Charles Yuji Horioka | |
---|---|
Born | |
Nationality | Japanese American |
Academic career | |
Institution | Kobe University |
Field | Economics |
Alma mater | Harvard University |
Doctoral advisor | Dale W. Jorgenson |
Influences | Martin Feldstein |
Contributions | Feldstein–Horioka puzzle |
Awards | Nakahara Prize (2001) |
Information at IDEAS / RePEc |
Charles Yuji Horioka (born September 7, 1956, in Boston, Massachusetts) is a Japanese-American economist residing in Japan. Horioka received his B.A. and Ph.D. degrees from Harvard University and is currently professor at the Research Institute for Economics and Business Administration, Kobe University, Kobe, Japan. He is concurrently distinguished research professor and director at the Asian Growth Research Institute (Kitakyushu City, Japan) and invited professor and professor emeritus at the Institute of Social and Economic Research, Osaka University (Osaka, Japan). Previously, he taught at Stanford, Columbia, Kyoto, and Osaka Universities and the University of the Philippines, Diliman, where he was Vea Family Professor of Technology and Evolutionary Economics Centennial. He became president of the Society of Economics of the Household (SEHO) in 2021, vice-president of the Japanese Economic Association in 2022, and council member of the International Association for Research on Income and Wealth (IARIW) in 2018. He served as co-editor of the International Economic Review for 15 years (from 1998 until 2013) and is currently co-editor of the Review of Economics of the Household and associate editor or editorial advisor of many economics journals. He is also a research associate and co-director of the Japan Project of the National Bureau of Economic Research (NBER, Cambridge, Massachusetts).
In his article with Martin Feldstein, "Domestic Saving and International Capital Flows", published in the Economic Journal in 1980, Horioka documented a positive correlation between long-term savings and investment rates across countries.

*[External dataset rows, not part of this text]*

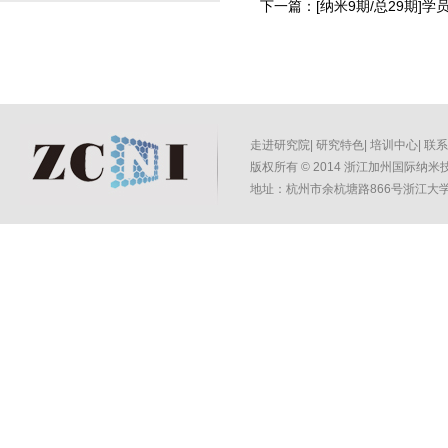
下一篇：
[纳米9期/总29期]学
走进研究院
|
研究特色
|
培训中心
|
联系
版权所有
©
2014 浙江加州国际纳米技术
地址：杭州市余杭塘路866号浙江大学紫金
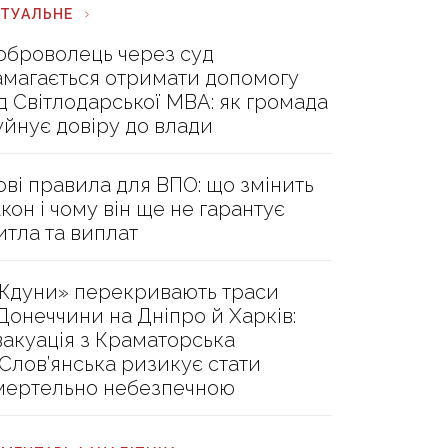
КТУАЛЬНЕ
оброволець через суд
амагається отримати допомогу
ід Світлодарської МВА: як громада
уйнує довіру до влади
ові правила для ВПО: що змінить
акон і чому він ще не гарантує
итла та виплат
Ждуни» перекривають траси
 Донеччини на Дніпро й Харків:
вакуація з Краматорська
 Слов’янська ризикує стати
мертельно небезпечною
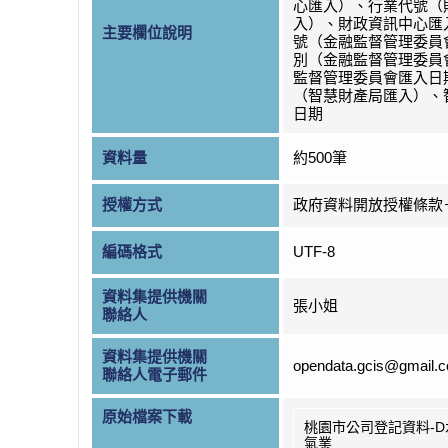
心匯入）、行業代號（
入）、財政資訊中心匯
主要欄位說明
號（金融監督管理委員
別（金融監督管理委員
監督管理委員會匯入日
（智慧財產局匯入）、
日期
資料量
約500筆
授權方式
政府資料開放授權條款
編碼格式
UTF-8
資料集提供機關
張小姐
聯絡人
資料集提供機關
opendata.gcis@gmail.
聯絡人電子郵件
原始檔案下載
桃園市公司登記資料-D
氣業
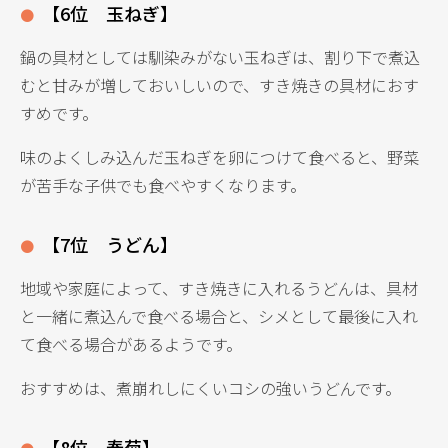
【6位 玉ねぎ】
鍋の具材としては馴染みがない玉ねぎは、割り下で煮込
むと甘みが増しておいしいので、すき焼きの具材におす
すめです。
味のよくしみ込んだ玉ねぎを卵につけて食べると、野菜
が苦手な子供でも食べやすくなります。
【7位 うどん】
地域や家庭によって、すき焼きに入れるうどんは、具材
と一緒に煮込んで食べる場合と、シメとして最後に入れ
て食べる場合があるようです。
おすすめは、煮崩れしにくいコシの強いうどんです。
【8位 春菊】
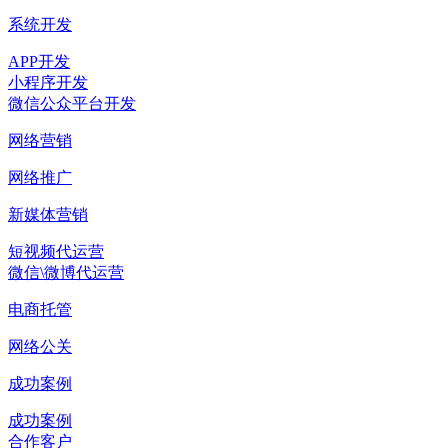
系统开发
APP开发
小程序开发
微信公众平台开发
网络营销
网络推广
新媒体营销
短视频代运营
微信\微博代运营
电商托管
网络公关
成功案例
成功案例
合作客户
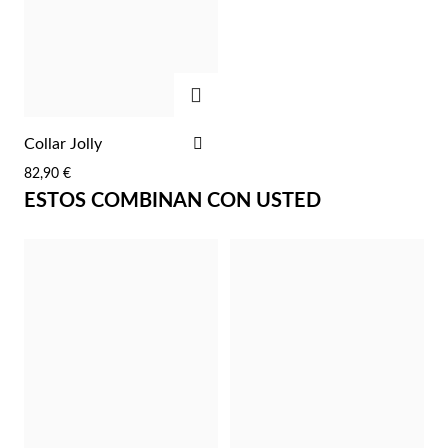
Pascua de Resurrección
AGREGAR
AÑADIR
Collar Jolly
A
82,90 €
LA
ESTOS COMBINAN CON USTED
LISTA
DE
DESEOS
Regalos para Él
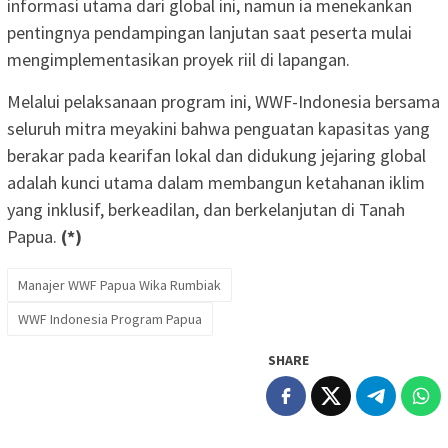
informasi utama dari global ini, namun ia menekankan
pentingnya pendampingan lanjutan saat peserta mulai
mengimplementasikan proyek riil di lapangan.
Melalui pelaksanaan program ini, WWF-Indonesia bersama
seluruh mitra meyakini bahwa penguatan kapasitas yang
berakar pada kearifan lokal dan didukung jejaring global
adalah kunci utama dalam membangun ketahanan iklim
yang inklusif, berkeadilan, dan berkelanjutan di Tanah
Papua.
(*)
Manajer WWF Papua Wika Rumbiak
WWF Indonesia Program Papua
SHARE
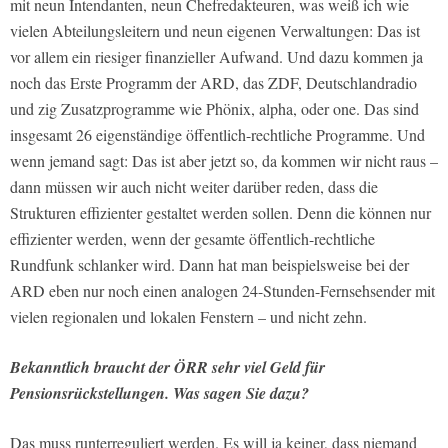
mit neun Intendanten, neun Chefredakteuren, was weiß ich wie
vielen Abteilungsleitern und neun eigenen Verwaltungen: Das ist
vor allem ein riesiger finanzieller Aufwand. Und dazu kommen ja
noch das Erste Programm der ARD, das ZDF, Deutschlandradio
und zig Zusatzprogramme wie Phönix, alpha, oder one. Das sind
insgesamt 26 eigenständige öffentlich-rechtliche Programme. Und
wenn jemand sagt: Das ist aber jetzt so, da kommen wir nicht raus –
dann müssen wir auch nicht weiter darüber reden, dass die
Strukturen effizienter gestaltet werden sollen. Denn die können nur
effizienter werden, wenn der gesamte öffentlich-rechtliche
Rundfunk schlanker wird. Dann hat man beispielsweise bei der
ARD eben nur noch einen analogen 24-Stunden-Fernsehsender mit
vielen regionalen und lokalen Fenstern – und nicht zehn.
Bekanntlich braucht der ÖRR sehr viel Geld für
Pensionsrückstellungen. Was sagen Sie dazu?
Das muss runterreguliert werden. Es will ja keiner, dass niemand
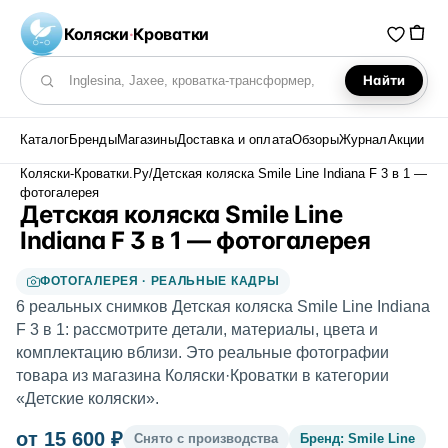
Коляски
·
Кроватки
Найти
Поиск по каталогу
Каталог
Бренды
Магазины
Доставка и оплата
Обзоры
Журнал
Акции
Коляски-Кроватки.Ру
/
Детская коляска Smile Line Indiana F 3 в 1 —
фотогалерея
Детская коляска Smile Line
Indiana F 3 в 1 — фотогалерея
ФОТОГАЛЕРЕЯ · РЕАЛЬНЫЕ КАДРЫ
6 реальных снимков Детская коляска Smile Line Indiana
F 3 в 1: рассмотрите детали, материалы, цвета и
комплектацию вблизи. Это реальные фотографии
товара из магазина Коляски·Кроватки в категории
«Детские коляски».
от 15 600 ₽
Снято с производства
Бренд: Smile Line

This result has come to be known as the Feldstein–Horioka puzzle or paradox and the article is one of the most cited in international finance. His specialties are macroeconomics, household and family economics, the Japanese economy, and the Asian economies, and he has written numerous scholarly articles on consumption, saving, and bequest behavior and parent-child relations in Japan, the United States, China, India, Korea, and Asia more generally.
In 2001, Horioka was awarded the Seventh Japanese Economic Association Nakahara Prize (the Japanese equivalent of the John Bates Clark Medal), which is given annually to the most outstanding Japanese economist aged 45 or younger. According to the Research Papers in Economics (RePEc)/IDEAS rankings, he ranks sixth among economists living in Japan and has about 9000 Google Scholar citations.